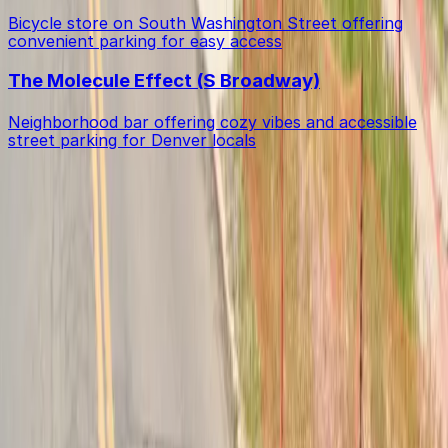
Bicycle store on South Washington Street offering
convenient parking for easy access
The Molecule Effect (S Broadway)
Neighborhood bar offering cozy vibes and accessible
street parking for Denver locals
Get started with ParkMobile today
Whether you're looking for a spot in the moment or
want to reserve a space ahead of time, ParkMobile
puts the power in the palm of your hand.
Download App
Follow us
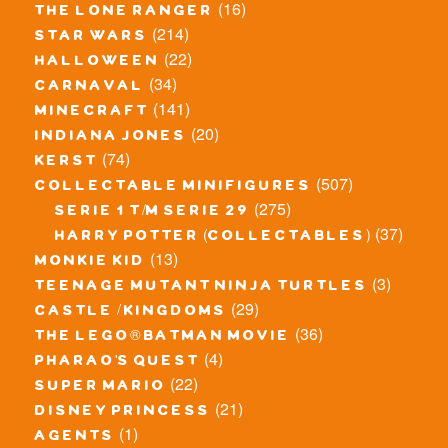
(16)
the lone ranger
(214)
star wars
(22)
halloween
(34)
carnaval
(141)
minecraft
(20)
indiana jones
(74)
kerst
(507)
collectable minifigures
(275)
serie 1 t/m serie 29
(37)
harry potter (collectables)
(13)
monkie kid
(3)
teenage mutant ninja turtles
(29)
castle / kingdoms
(36)
the lego® batman movie
(4)
pharao's quest
(22)
super mario
(21)
disney princess
(1)
agents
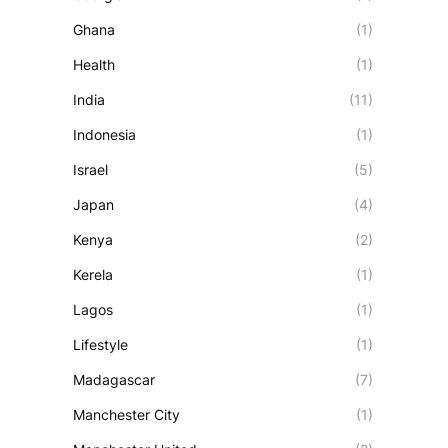
Ghana
(1)
Health
(1)
India
(11)
Indonesia
(1)
Israel
(5)
Japan
(4)
Kenya
(2)
Kerela
(1)
Lagos
(1)
Lifestyle
(1)
Madagascar
(7)
Manchester City
(1)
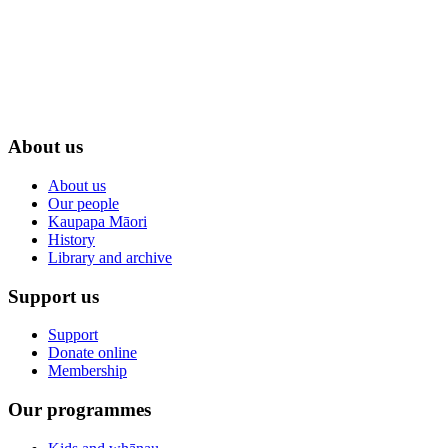
About us
About us
Our people
Kaupapa Māori
History
Library and archive
Support us
Support
Donate online
Membership
Our programmes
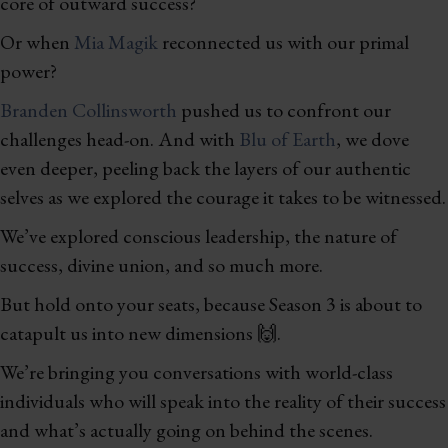
core of outward success?
Or when
Mia Magik
reconnected us with our primal
power?
Branden Collinsworth
pushed us to confront our
challenges head-on. And with
Blu of Earth
, we dove
even deeper, peeling back the layers of our authentic
selves as we explored the courage it takes to be witnessed.
We’ve explored conscious leadership, the nature of
success, divine union, and so much more.
But hold onto your seats, because Season 3 is about to
catapult us into new dimensions 🙌.
We’re bringing you conversations with world-class
individuals who will speak into the reality of their success
and what’s actually going on behind the scenes.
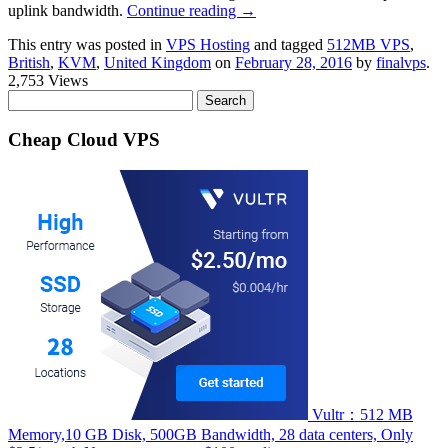
uplink bandwidth.
Continue reading
→
This entry was posted in
VPS Hosting
and tagged
512MB VPS
,
British
,
KVM
,
United Kingdom
on
February 28, 2016
by
finalvps
.
2,753 Views
Search
for:
Cheap Cloud VPS
Vultr：512 MB
Memory,10 GB Disk, 500GB Bandwidth, 28 data centers, Only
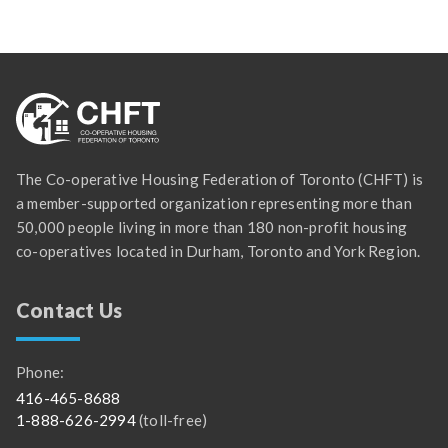
The Co-operative Housing Federation of Toronto (CHFT) is
a member-supported organization representing more than
50,000 people living in more than 180 non-profit housing
co-operatives located in Durham, Toronto and York Region.
Contact Us
Phone:
416-465-8688
1-888-626-2994
(toll-free)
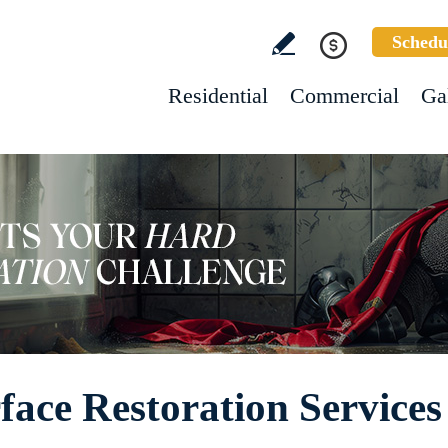
Schedu
Residential
Commercial
Ga
ace Restoration Services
━━━━━━━━━━━━━━━━━━━━━━━━━━━━━━
What to work on –
Line count for "explored": report how many lines in the data above include it, with no other words.

Solution for this exercise –
2